---------- Supplied records
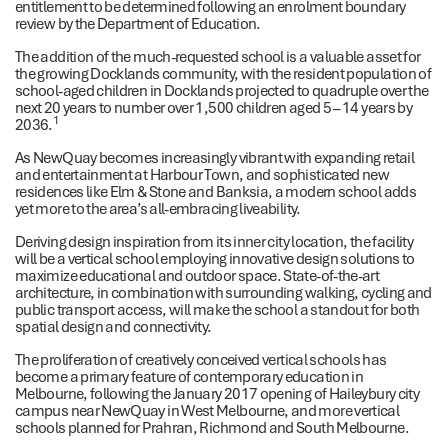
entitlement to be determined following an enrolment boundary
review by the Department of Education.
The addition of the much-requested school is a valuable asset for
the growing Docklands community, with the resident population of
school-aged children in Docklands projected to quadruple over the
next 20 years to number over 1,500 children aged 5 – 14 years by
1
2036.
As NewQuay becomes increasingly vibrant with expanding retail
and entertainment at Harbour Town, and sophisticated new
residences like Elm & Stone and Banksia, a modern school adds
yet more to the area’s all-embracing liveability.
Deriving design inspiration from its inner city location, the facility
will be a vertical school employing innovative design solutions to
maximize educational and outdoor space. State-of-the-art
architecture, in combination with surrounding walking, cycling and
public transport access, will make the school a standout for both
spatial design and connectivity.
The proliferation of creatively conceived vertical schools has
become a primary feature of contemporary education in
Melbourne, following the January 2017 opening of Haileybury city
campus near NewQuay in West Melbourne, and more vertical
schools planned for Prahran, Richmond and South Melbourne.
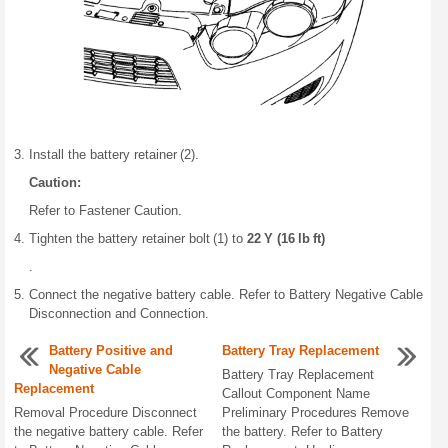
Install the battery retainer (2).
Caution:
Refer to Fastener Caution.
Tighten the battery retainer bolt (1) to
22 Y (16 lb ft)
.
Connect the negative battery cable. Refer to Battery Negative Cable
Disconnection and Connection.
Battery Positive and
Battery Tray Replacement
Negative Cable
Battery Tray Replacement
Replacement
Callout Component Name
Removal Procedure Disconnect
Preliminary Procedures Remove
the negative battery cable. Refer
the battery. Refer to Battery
--------------------
---------- Supplied records
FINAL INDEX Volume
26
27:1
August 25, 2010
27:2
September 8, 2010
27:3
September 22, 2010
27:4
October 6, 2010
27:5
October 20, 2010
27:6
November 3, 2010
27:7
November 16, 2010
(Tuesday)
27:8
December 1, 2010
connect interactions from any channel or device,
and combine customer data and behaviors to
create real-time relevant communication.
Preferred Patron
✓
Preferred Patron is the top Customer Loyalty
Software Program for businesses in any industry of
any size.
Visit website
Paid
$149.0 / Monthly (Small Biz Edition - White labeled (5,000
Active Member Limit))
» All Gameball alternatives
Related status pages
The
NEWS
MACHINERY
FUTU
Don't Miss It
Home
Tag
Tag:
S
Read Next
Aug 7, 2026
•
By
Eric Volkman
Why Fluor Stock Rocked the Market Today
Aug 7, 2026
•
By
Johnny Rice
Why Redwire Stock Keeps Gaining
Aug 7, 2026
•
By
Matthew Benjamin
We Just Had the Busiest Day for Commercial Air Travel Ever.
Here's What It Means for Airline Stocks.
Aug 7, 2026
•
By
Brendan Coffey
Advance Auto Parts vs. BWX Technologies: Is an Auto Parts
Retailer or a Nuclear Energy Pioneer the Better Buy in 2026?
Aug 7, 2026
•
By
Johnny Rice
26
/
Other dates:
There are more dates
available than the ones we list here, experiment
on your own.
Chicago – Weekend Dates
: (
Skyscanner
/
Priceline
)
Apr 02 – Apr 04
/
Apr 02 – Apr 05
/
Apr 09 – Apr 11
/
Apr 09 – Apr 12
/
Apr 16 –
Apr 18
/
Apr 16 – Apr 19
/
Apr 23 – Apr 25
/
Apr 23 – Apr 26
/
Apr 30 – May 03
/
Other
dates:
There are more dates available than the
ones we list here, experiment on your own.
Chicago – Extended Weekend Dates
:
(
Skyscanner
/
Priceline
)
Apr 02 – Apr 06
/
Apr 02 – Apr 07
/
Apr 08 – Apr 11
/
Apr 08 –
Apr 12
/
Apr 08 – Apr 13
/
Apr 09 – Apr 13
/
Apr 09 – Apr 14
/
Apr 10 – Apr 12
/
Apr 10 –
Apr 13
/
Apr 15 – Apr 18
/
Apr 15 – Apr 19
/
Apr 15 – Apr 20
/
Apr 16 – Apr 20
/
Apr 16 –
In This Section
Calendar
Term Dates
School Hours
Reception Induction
--------------------
---------- Supplied records
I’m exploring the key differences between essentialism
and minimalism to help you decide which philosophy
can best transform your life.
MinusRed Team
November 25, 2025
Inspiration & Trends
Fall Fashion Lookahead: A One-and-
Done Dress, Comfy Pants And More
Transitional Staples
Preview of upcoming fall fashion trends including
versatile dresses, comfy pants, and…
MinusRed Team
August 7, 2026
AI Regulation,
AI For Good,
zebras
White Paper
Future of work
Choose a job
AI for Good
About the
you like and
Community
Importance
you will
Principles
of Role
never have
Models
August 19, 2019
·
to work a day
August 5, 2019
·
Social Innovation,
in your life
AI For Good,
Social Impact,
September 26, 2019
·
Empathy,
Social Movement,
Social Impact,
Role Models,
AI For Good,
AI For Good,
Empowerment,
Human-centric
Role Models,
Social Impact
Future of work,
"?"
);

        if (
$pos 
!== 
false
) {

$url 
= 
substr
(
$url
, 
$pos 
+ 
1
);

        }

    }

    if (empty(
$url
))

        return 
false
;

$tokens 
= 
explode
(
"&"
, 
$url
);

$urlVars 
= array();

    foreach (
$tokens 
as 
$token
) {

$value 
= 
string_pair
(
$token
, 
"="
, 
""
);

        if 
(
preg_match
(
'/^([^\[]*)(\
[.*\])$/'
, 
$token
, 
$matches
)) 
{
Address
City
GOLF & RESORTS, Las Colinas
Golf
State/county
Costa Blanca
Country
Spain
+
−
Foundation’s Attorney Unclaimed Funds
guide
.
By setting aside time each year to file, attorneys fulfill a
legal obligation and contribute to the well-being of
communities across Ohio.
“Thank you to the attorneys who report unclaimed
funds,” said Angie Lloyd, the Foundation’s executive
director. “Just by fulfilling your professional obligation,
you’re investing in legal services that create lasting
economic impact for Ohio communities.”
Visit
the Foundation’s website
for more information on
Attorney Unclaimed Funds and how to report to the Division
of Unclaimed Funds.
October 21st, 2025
--------------------
■ About this exercise
Out of the entries above, write out only the lines between the line holding "entitlement to be" and the line holding "will be a vertical", inclusive, each exactly as given.

■ Exercise answer
entitlement to be determined following an enrolment boundary
review by the Department of Education.
The addition of the much-requested school is a valuable asset for
the growing Docklands community, with the resident population of
school-aged children in Docklands projected to quadruple over the
next 20 years to number over 1,500 children aged 5 – 14 years by
1
2036.
As NewQuay becomes increasingly vibrant with expanding retail
and entertainment at Harbour Town, and sophisticated new
residences like Elm & Stone and Banksia, a modern school adds
yet more to the area’s all-embracing liveability.
Deriving design inspiration from its inner city location, the facility
will be a vertical school employing innovative design solutions to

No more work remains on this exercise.